»»

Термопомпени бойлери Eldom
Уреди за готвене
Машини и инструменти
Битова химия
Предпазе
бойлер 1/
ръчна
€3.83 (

««

[Exercise description]:
Reproduce the records above exactly as they appear.

[The completed task]:
Термопомпени бойлери Eldom
Уреди за готвене
Машини и инструменти
Битова химия
Предпазе
бойлер 1/
ръчна
€3.83 (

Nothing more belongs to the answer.